Sur ce parking nous observons avec amusement les capots des voitures. Ils laissent tous passer un fil électrique avec une prise. En effet, l’hiver il faut réchauffer les moteurs pour pouvoir démarrer et il suffit de les connecter aux bornes électriques jaunes disposées à cet effet devant les emplacements de stationnement. L’été doit être bien court, car ils ne prennent pas le temps d’enlever ce système.

Cette année il a d’ailleurs été particulièrement peu ensoleillé. Cela a provoqué une faible production de baies et en particulier de myrtilles.


On annonce déjà que les ours qui s’en nourrissent seront victimes d’une déficience alimentaire qui entraînera une baisse des naissances l’année prochaine. La politique des parcs nationaux consiste à laisser faire cette régulation naturelle telle qu’elle existe depuis des milliers d’années.
Nous visitons le musée de Fairbanks, situé dans l’immense campus
de l’université d’Alaska. Il abrite aussi le centre national d’étude des
aurores boréales, visibles ici 200 nuits par an. Mais nous sommes
trop tôt dans la saison : il faut attendre septembre pour avoir des
nuits noires et sans nuage. Par contre, nous avons tout loisir d’observer
des oiseaux migrateurs, grues, oies, canards qui viennent ici
sur un plan d’eau.
Nous faisons des provisions avant de quitter le monde civilisé pour rejoindre la « wilderness » du Denali Park, cette nature sauvage qui nous enchante. Centré autour du Mt McKinley (6913 m), le sommet le plus haut d’Amérique du Nord, ce parc a pour but de préserver la nature subarctique du lieu. C’est pourquoi les voitures n’y ont pas accès, seules des navettes sont prévues. Grâce à une météo cette fois favorable, le Mt McKinley se dégage.

Par une pirouette invraisemblable, il est présenté comme étant plus haut que l’Everest, si l’on mesure uniquement le cône supérieur, l’Everest s’élevant moins au dessus du plateau tibétain ! Nous n’entrerons pas dans cette discussion byzantine et nous avons tout simplement admiré la majesté de ce sommet d’un blanc étincelant ainsi que la beauté des autres montagnes, des vallées de toundra, des larges rivières se frayant un chemin entre les cailloux rejetés par les glaciers.

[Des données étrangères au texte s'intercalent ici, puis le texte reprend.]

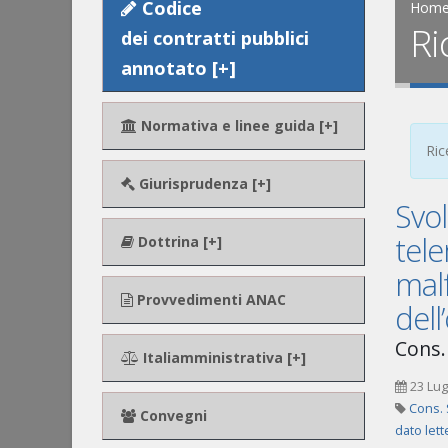
Codice
Hom
Ri
dei contratti pubblici
annotato [+]
Normativa e linee guida [+]
Ric
Giurisprudenza [+]
Svo
tele
Dottrina [+]
malf
Provvedimenti ANAC
del
Cons. 
Italiamministrativa [+]
23 Lug
Cons. 
Convegni
dato lett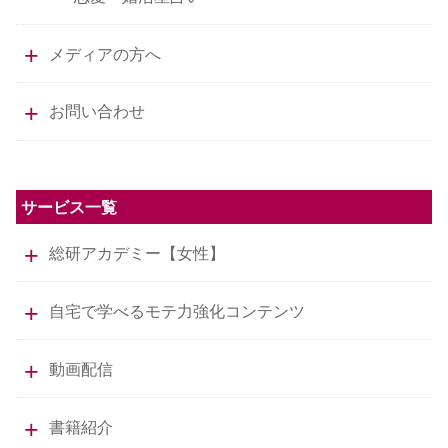
メディアの方へ
お問い合わせ
サービス一覧
総研アカデミー【女性】
自宅で学べるモテ力強化コンテンツ
動画配信
書籍紹介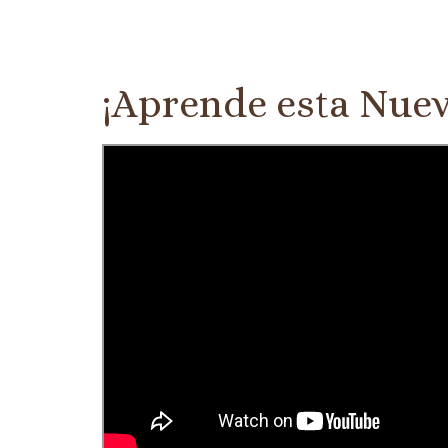
¡Aprende esta Nue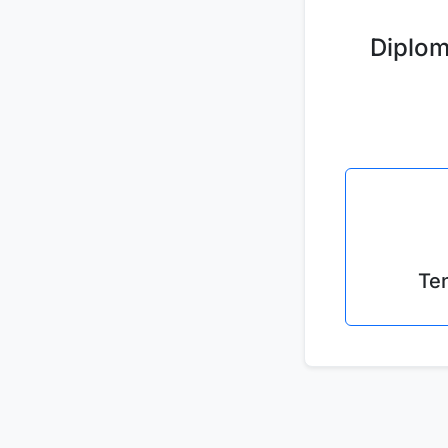
Diplom
Te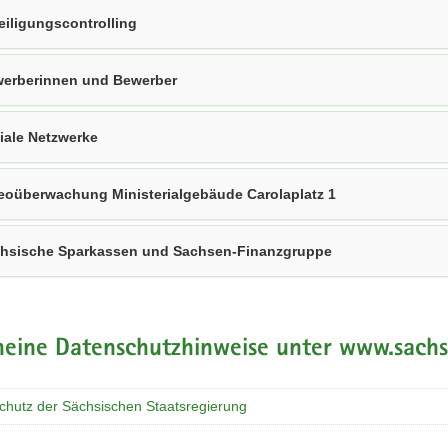
eiligungscontrolling
erberinnen und Bewerber
iale Netzwerke
eoüberwachung Ministerialgebäude Carolaplatz 1
hsische Sparkassen und Sachsen-Finanzgruppe
meine Datenschutzhinweise unter www.sach
chutz der Sächsischen Staatsregierung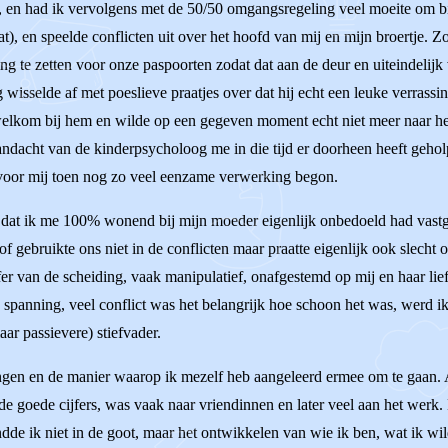
, en had ik vervolgens met de 50/50 omgangsregeling veel moeite om bij m
, en speelde conflicten uit over het hoofd van mij en mijn broertje. Zo
ng te zetten voor onze paspoorten zodat dat aan de deur en uiteindelijk
wisselde af met poeslieve praatjes over dat hij echt een leuke verras
welkom bij hem en wilde op een gegeven moment echt niet meer naar hem
andacht van de kinderpsycholoog me in die tijd er doorheen heeft geho
jl voor mij toen nog zo veel eenzame verwerking begon.
e dat ik me 100% wonend bij mijn moeder eigenlijk onbedoeld had vastg
of gebruikte ons niet in de conflicten maar praatte eigenlijk ook slech
fer van de scheiding, vaak manipulatief, onafgestemd op mij en haar lie
d spanning, veel conflict was het belangrijk hoe schoon het was, werd ik g
ar passievere) stiefvader.
 hangen en de manier waarop ik mezelf heb aangeleerd ermee om te gaan.
de goede cijfers, was vaak naar vriendinnen en later veel aan het werk.
dde ik niet in de goot, maar het ontwikkelen van wie ik ben, wat ik wi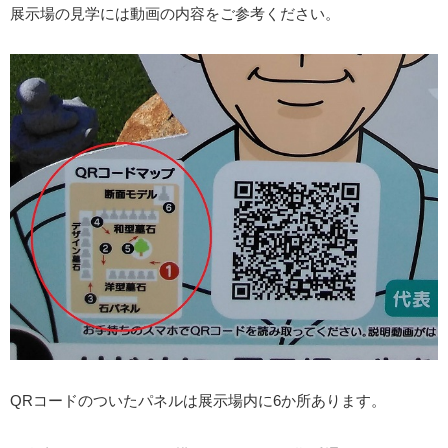
展示場の見学には動画の内容をご参考ください。
QRコードのついたパネルは展示場内に6か所あります。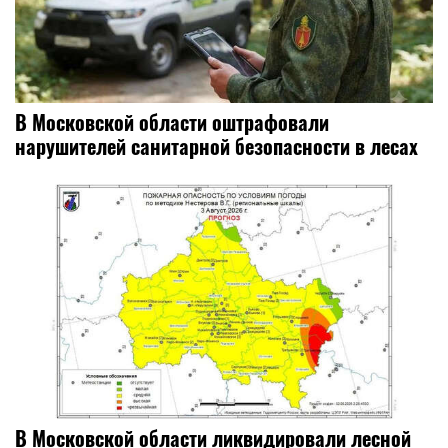
В Московской области оштрафовали
нарушителей санитарной безопасности в лесах
В Московской области ликвидировали лесной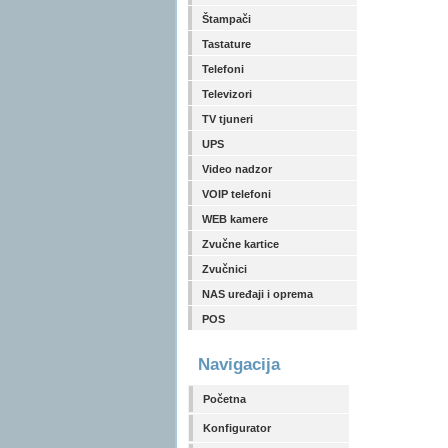
Štampači
Tastature
Telefoni
Televizori
TV tjuneri
UPS
Video nadzor
VOIP telefoni
WEB kamere
Zvučne kartice
Zvučnici
NAS uređaji i oprema
POS
Navigacija
Početna
Konfigurator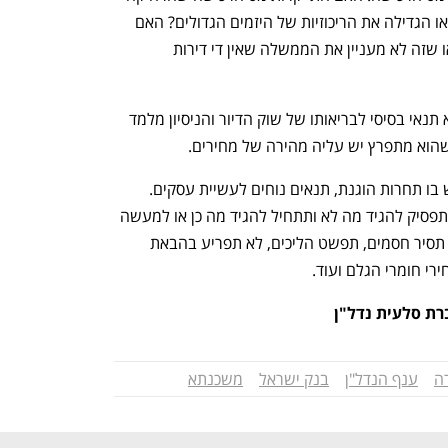
את המשקיעים הורידה את מחירי הדירות או הגדילה את הריכוזיות של היזמים הגדולים? האם 
היצע הדירות להשכרה הוא פקטור בדיון או שזה לא מעניין את הממשלה שאין די דירות 
יזמים וגם רוכשים רוצים יציבות. ודאות היא תנאי בסיסי לבריאותו של שוק הדיור והניסיון מלמד 
הוא מתפרץ יש עליה מהירה של מחירים.
לסיכום, יש לומר ששוק בריא הוא כזה שיש בו תחרות הוגנת, תנאים נוחים לעשיית עסקים. 
מחירי הדירות יהיו סבירים כאשר המדינה תפסיק להגיד מה לא ותתחיל להגיד מה כן או למעשה 
תעשה: תדאג למלא את חלקה במשוואה- תסיר חסמים, תפשט הליכים, לא תפריע בהבאת 
רי חומרי הגלם ועוד. 
רת סלעית נדל"ן
ה
ענף הנדל"ן
בנק ישראל
משכנתא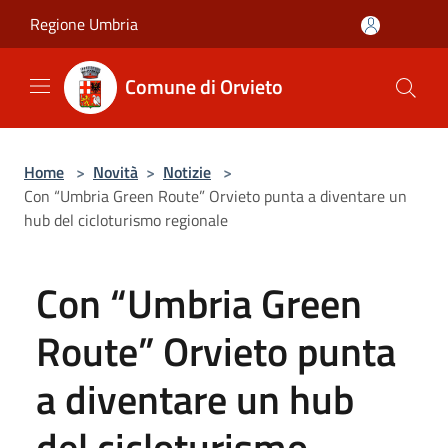
Salta al contenuto principale
Regione Umbria
Comune di Orvieto
Home
>
Novità
>
Notizie
>
Con “Umbria Green Route” Orvieto punta a diventare un
hub del cicloturismo regionale
Con “Umbria Green
Route” Orvieto punta
a diventare un hub
del cicloturismo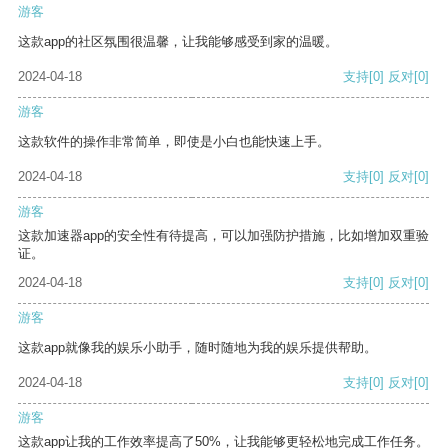
游客
这款app的社区氛围很温馨，让我能够感受到家的温暖。
2024-04-18
支持
[0]
反对
[0]
游客
这款软件的操作非常简单，即使是小白也能快速上手。
2024-04-18
支持
[0]
反对
[0]
游客
这款加速器app的安全性有待提高，可以加强防护措施，比如增加双重验
证。
2024-04-18
支持
[0]
反对
[0]
游客
这款app就像我的娱乐小助手，随时随地为我的娱乐提供帮助。
2024-04-18
支持
[0]
反对
[0]
游客
这款app让我的工作效率提高了50%，让我能够更轻松地完成工作任务。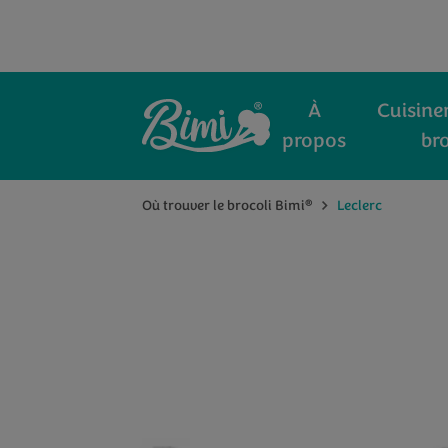
À
Cuisiner
propos
bro
®
Où trouver le brocoli Bimi
Leclerc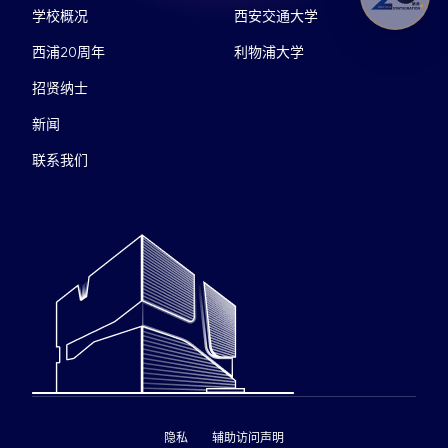
学校概况
西安交通大学
西浦20周年
利物浦大学
招贤纳士
新闻
联系我们
隐私
辅助访问声明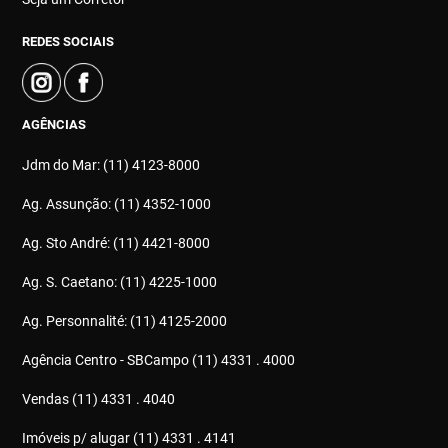
REDES SOCIAIS
AGÊNCIAS
Jdm do Mar: (11) 4123-8000
Ag. Assunção: (11) 4352-1000
Ag. Sto André: (11) 4421-8000
Ag. S. Caetano: (11) 4225-1000
Ag. Personnalité: (11) 4125-2000
Agência Centro - SBCampo (11) 4331 . 4000
Vendas (11) 4331 . 4040
Imóveis p/ alugar (11) 4331 . 4141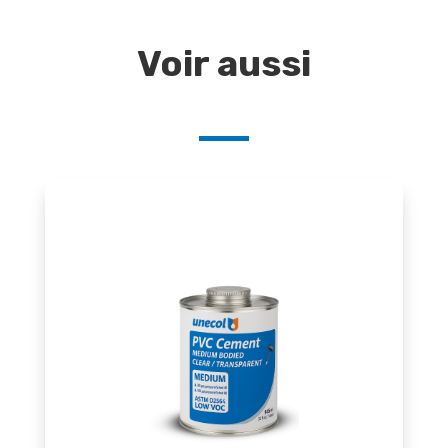
Voir aussi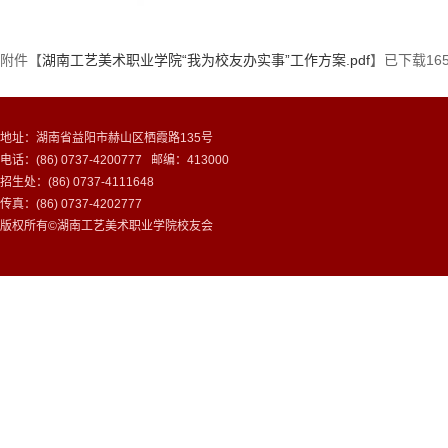
附件【
湖南工艺美术职业学院“我为校友办实事”工作方案.pdf
】已下载
16
地址：湖南省益阳市赫山区栖霞路135号
电话：(86) 0737-4200777 邮编：413000
招生处：(86) 0737-4111648
传真：(86) 0737-4202777
版权所有©湖南工艺美术职业学院校友会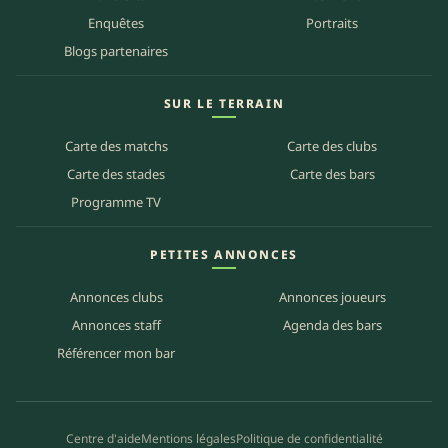
Enquêtes
Portraits
Blogs partenaires
SUR LE TERRAIN
Carte des matchs
Carte des clubs
Carte des stades
Carte des bars
Programme TV
PETITES ANNONCES
Annonces clubs
Annonces joueurs
Annonces staff
Agenda des bars
Référencer mon bar
Centre d'aide
Mentions légales
Politique de confidentialité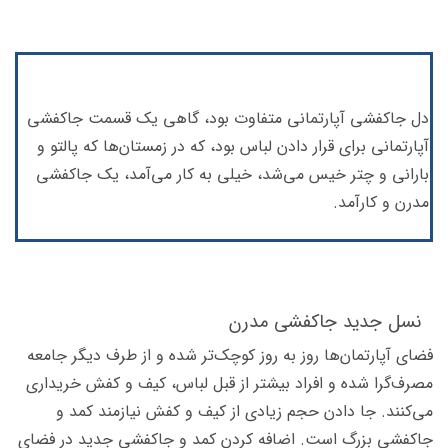
دل جاکفشی آپارتمانی متفاوت بود، گاهی یک قسمت جاکفشی
آپارتمانی برای قرار دادن لباس بود، که در زمستان‌ها که پالتو و
بارانی و چتر خیس می‌شد، خیلی به کار می‌آمد، یک جاکفشی
مدرن و کارآمد.
نسل جدید جاکفشی مدرن
فضای آپارتمان‌ها روز به روز کوچک‌تر شده و از طرف دیگر جامعه
مصرف‌گرا شده و افراد بیشتر از قبل لباس، کیف و کفش خریداری
می‌کنند. جا دادن حجم زیادی از کیف و کفش نیازمند کمد و
جاکفشی بزرگ است. اضافه کردن کمد و جاکفشی جدید در فضای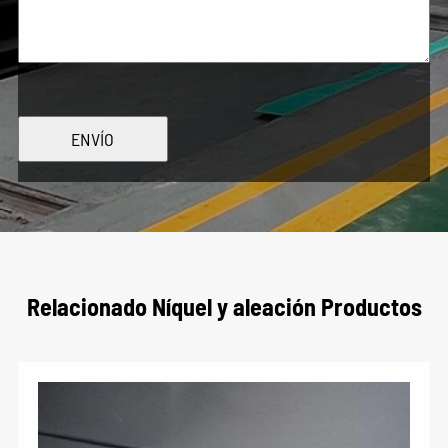
ENVÍO
Relacionado Níquel y aleación Productos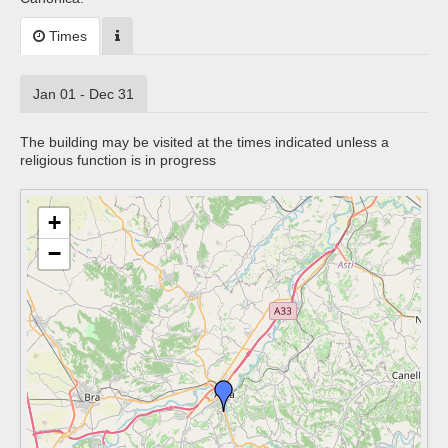
Times
Jan 01 - Dec 31
The building may be visited at the times indicated unless a
religious function is in progress
+
−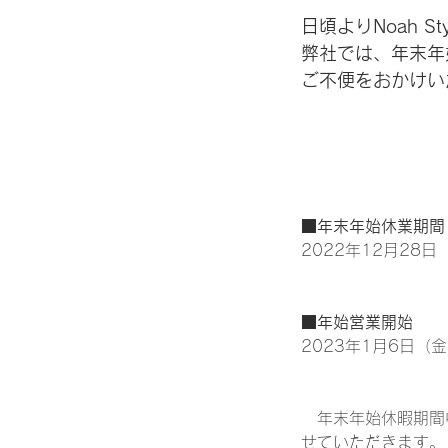
日頃よりNoah 
弊社では、年末年
​ご不便をおかけ
■年末年始休業期間
2022年12月28
■年始営業開始
2023年1月6日（
　年末年始休暇期間
せていただきます。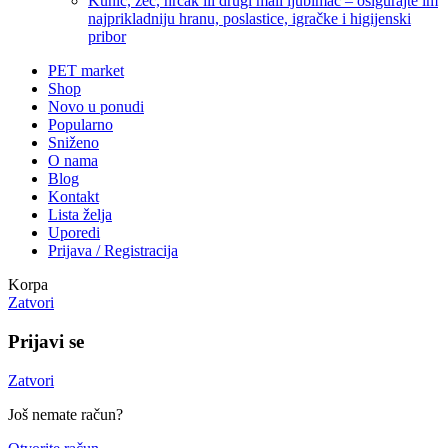
Kunić, zec, hrčak ili drugi mali ljubimac – osigurajte im
najprikladniju hranu, poslastice, igračke i higijenski
pribor
PET market
Shop
Novo u ponudi
Popularno
Sniženo
O nama
Blog
Kontakt
Lista želja
Uporedi
Prijava / Registracija
Korpa
Zatvori
Prijavi se
Zatvori
Još nemate račun?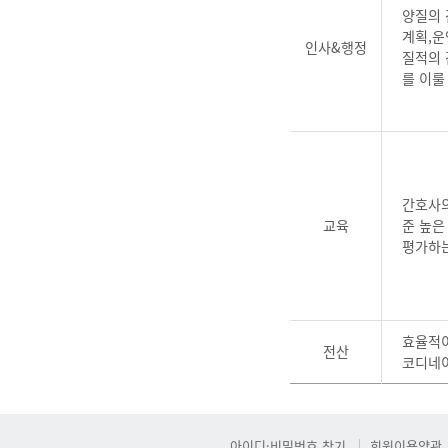
양질의 
계획,운
인사&행정
질적의 
를 이룰
간호사의
교육
준 높은
평가하는
효율적이
전산
코디네
아이디·비밀번호 찾기
회원이용약관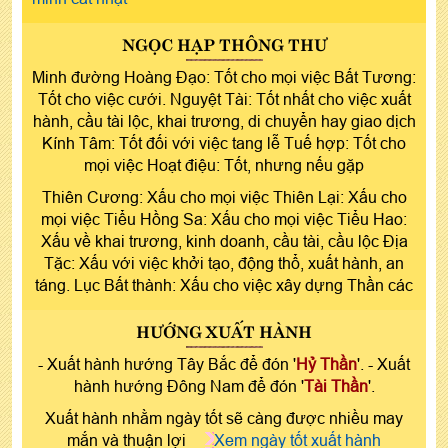
NGỌC HẠP THÔNG THƯ
Minh đường Hoàng Đạo: Tốt cho mọi việc Bất Tương:
Tốt cho việc cưới. Nguyệt Tài: Tốt nhất cho việc xuất
hành, cầu tài lộc, khai trương, di chuyển hay giao dịch
Kính Tâm: Tốt đối với việc tang lễ Tuế hợp: Tốt cho
mọi việc Hoạt điệu: Tốt, nhưng nếu gặp
Thiên Cương: Xấu cho mọi việc Thiên Lại: Xấu cho
mọi việc Tiểu Hồng Sa: Xấu cho mọi việc Tiểu Hao:
Xấu về khai trương, kinh doanh, cầu tài, cầu lộc Địa
Tặc: Xấu với việc khởi tạo, động thổ, xuất hành, an
táng. Lục Bất thành: Xấu cho việc xây dựng Thần các
HƯỚNG XUẤT HÀNH
- Xuất hành hướng Tây Bắc để đón '
Hỷ Thần
'. - Xuất
hành hướng Đông Nam để đón '
Tài Thần
'.
Xuất hành nhằm ngày tốt sẽ càng được nhiều may
mắn và thuận lợi
Xem ngày tốt xuất hành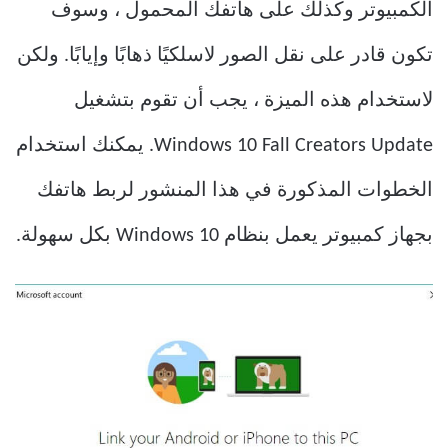
الكمبيوتر وكذلك على هاتفك المحمول ، وسوف
تكون قادر على نقل الصور لاسلكيًا ذهابًا وإيابًا. ولكن
لاستخدام هذه الميزة ، يجب أن تقوم بتشغيل
Windows 10 Fall Creators Update. يمكنك استخدام
الخطوات المذكورة في هذا المنشور لربط هاتفك
بجهاز كمبيوتر يعمل بنظام Windows 10 بكل سهولة.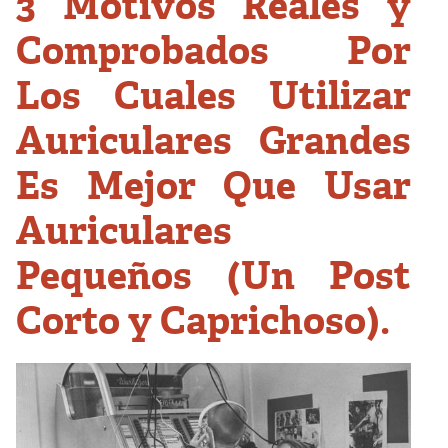
3 Motivos Reales y
Comprobados Por
Los Cuales Utilizar
Auriculares Grandes
Es Mejor Que Usar
Auriculares
Pequeños (Un Post
Corto y Caprichoso).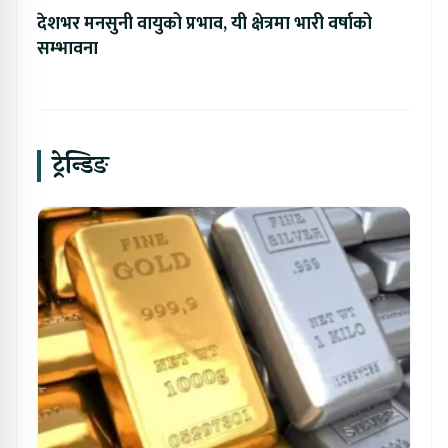
देशभर मनसुनी वायुको प्रभाव, यी क्षेत्रमा भारी वर्षाको
सम्भावना
ट्रेन्डिङ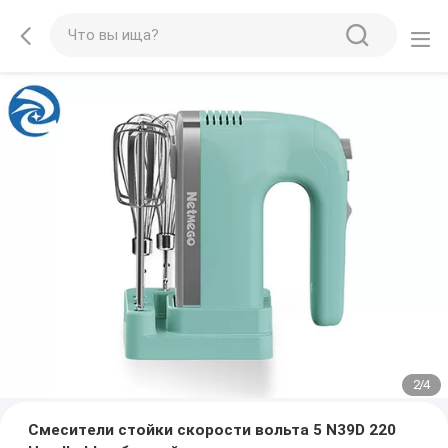
2
/
4
Смесители стойки скорости вольта 5 N39D 220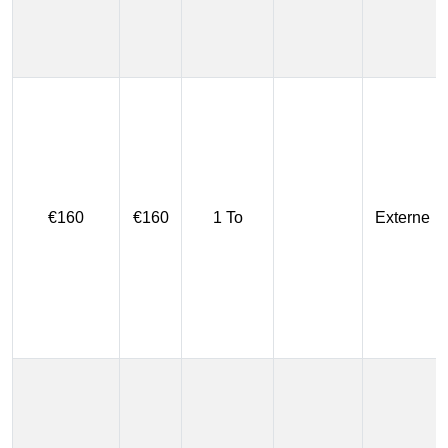
€160
€160
1 To
Externe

Grâce à notre séjour dans ce parc, nous avons enfin complété notre « tableau de chasse » : orignaux, caribous (petits, grands, avec ou sans bois), grizzlis et oursons, aigles, renards, marmottes et loutres.





Voir un lynx est très rare. Nous en avons croisé un qui passait à 4
mètres de nous sur le sentier que nous venions d’emprunter, à deux
pas du camping. Nous nous sommes regardés dans les yeux (oeil
de lynx…) et il a continué, tranquille. La veille, avec Caraventure,
nous en avions vu un qui faisait traverser la route à ses 4 petits.
Nous sommes fiers d’avoir pu immortaliser le derrière de l’un d’eux
car, dans ces moments fugaces, la surprise nous fait souvent oublier
l’appareil photo.
Nous avons évolué dans un monde d’animaux sauvages mais seul l’ours nous a fait un peu peur. Il nous est arrivé de suivre un sentier étroit, bordé d’un côté par un ravin et de l’autre par une forêt impénétrable. Sachant que l’ours préfère aussi suivre les chemins et qu’il est de loin prioritaire, la courtoisie nous aurait poussé à lui laisser la place, mais dans ce cas, de quelle façon ? L’orignal qui passe son temps à brouter des herbes aquatiques, parait plus inoffensif, à tort car, menacé dans son périmètre de sécurité, il charge aussi, cet imbécile, et les accidents sont plus fréquents qu’avec les ours.
Ce monde sauvage est tellement accrocheur, on se sent si bien dans ce silence, qu’on en oublierait presque de repartir. Nous avons fait une randonnée, tous seuls, occupés à regarder des caribous traversant une rivière, un orignal inquiet guettant l’ours, son prédateur, un aigle se reposant sur un rocher ou, un soir, une loutre en pleine pêche qui croquait bruyamment sa nourriture.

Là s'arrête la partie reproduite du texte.